In the present study, we aimed to investigate two possible explanations for the inconsistencies in testing effect studies using text materials and completion tests. One possibility was related to the way recall was assessed in most previous studies. As noted, in most previous studies on the effect of short-answer testing, recall performance was assessed after a single long-term retention interval. In our study, we assessed recall at two retention intervals which enabled us to investigate the rate of forgetting. In Experiment 1, using a highly coherent text, we found no apparent retention benefit of testing compared to a restudy (control) condition. The testing group and the restudy group showed comparable rates of forgetting over the course of the 1-week interval. However, in Experiment 2, when text coherence was disrupted, we found that testing slowed down the rate of forgetting compared to a restudy (control) condition. Taken together, these results suggest that the benefits of testing can be dependent on the connectedness of the to-be-learned materials.

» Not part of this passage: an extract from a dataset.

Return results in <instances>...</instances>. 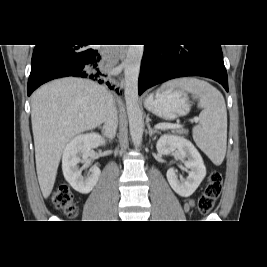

Past research on text coherence has shown that the connectedness of material can have a powerful effect on later recall of text material (Britton and Gülgöz 1991; Kintsch 1994). Since we disrupted the coherence of the black hole text and presented the material as a list of facts in Experiment 2, one would expect that test scores would be lower in Experiment 2 compared to those in Experiment 1. Inspection of the practice test and retention test scores in Experiments 1 and 2 suggests that this was indeed the case. Averaged across conditions, participants in Experiment 2 performed worse compared to the participants in Experiment 1 on the retention test (50 vs. 59 % correct), and also on the practice test (54 vs. 67 % correct). As already noted, researchers have argued that testing can sometimes be ineffective when recall is relatively low on an initial practice test (e.g., Kang et al. 2007). Interestingly, in Experiment 2 of the present study, we found that testing slowed down the rate of forgetting even though recall performance on the initial practice test was considerably lower compared to performance in Experiment 1. Thus, the discrepancy in results between the two experiments in the present study cannot be explained by the amount recalled on the practice tests. In fact, given the level of recall performance on the practice tests in the respective experiments, one would have expected a more pronounced testing effect in Experiment 1 rather than in Experiment 2.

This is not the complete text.